Tuesday, February 24, 2009

A Day of Sickness

More than anything, your blogger does not like feeling sick. For the last month, I have been dragging from home to work and back again, filling my Saturdays with errands, and generally feeling worn out. It started with a cold which spread from me to husband to stepson. Finally, husband went to the doctor for antibiotics, and returned to the Land of the Living, while I dragged on. Today I finally relented and saw the doctor for ten days worth of antibiotics to get over the upper respiratory condition that has bothered me for a month. I spent the afternoon dozing with the pugs, listening to husband hammer on the new porch walls. I got much needed rest, and am looking forward to a good night's sleep.

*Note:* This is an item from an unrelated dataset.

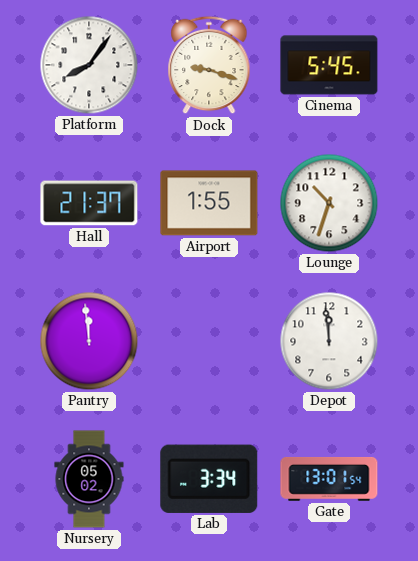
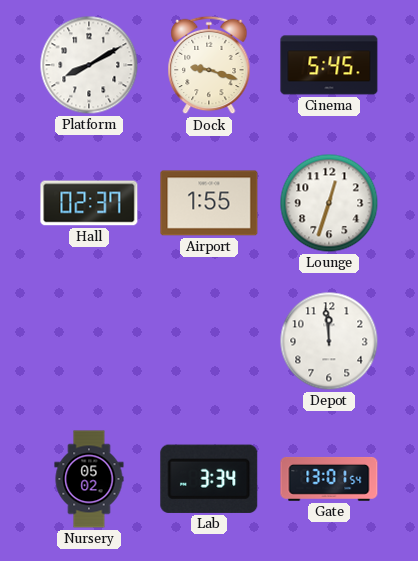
Platform: 8:06 -> 8:10
Hall: 21:37 -> 02:37
Lounge: 10:33 -> 12:33
Pantry: 11:59 -> none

The temperature was beautiful today, in the fifties, and we can expect more for the next few days. I spent most of the day on the couch or in the recliner, but I could see, when I got up, the hens running back and forth about their work in the pasture. They keep the manure in the horseyard broken into a fine tilth for us, so that we never have to shovel or move it out. Soon that will be a hard job, as we will have to lock up the two oldsters for a while while the grass renews itself. Letting them out an hour a day will be the drill for a while, so that the foundered mare won't hurt herself on the fresh grass. We may not even be able to do that with her, as she can be hard to catch and is now permanently being medicated.

Isis the hen is better, and we turned the light off on her so she would not get too hot today. Keith will turn it back on tonight, to keep her warm, and we will unplug it in the morning. We have noticed before that concentrating a warm light on sick birds often helps them, but this time we also put medicated crumbles in her feed. Today I slipped out there in the evening, to catch her eating out of her bowl, and was overjoyed. We collected 9 beautiful eggs, and left one under Dovey, to give her the pretense of setting. We are now finding duck eggs, huge duck eggs, in the horsebarn daily. We think it must be Maggie, as she is mature. One was so large it would not fit in an egg carton, but had to be put in the meat drawer. We should be able to take a good three dozen eggs to the food bank this week, so we are glad and grateful to our hard-working girls.

Still not feeling tip-top, so will close for the night and go listen to our new President speak to the congress, and to us about what we can expect with our economy.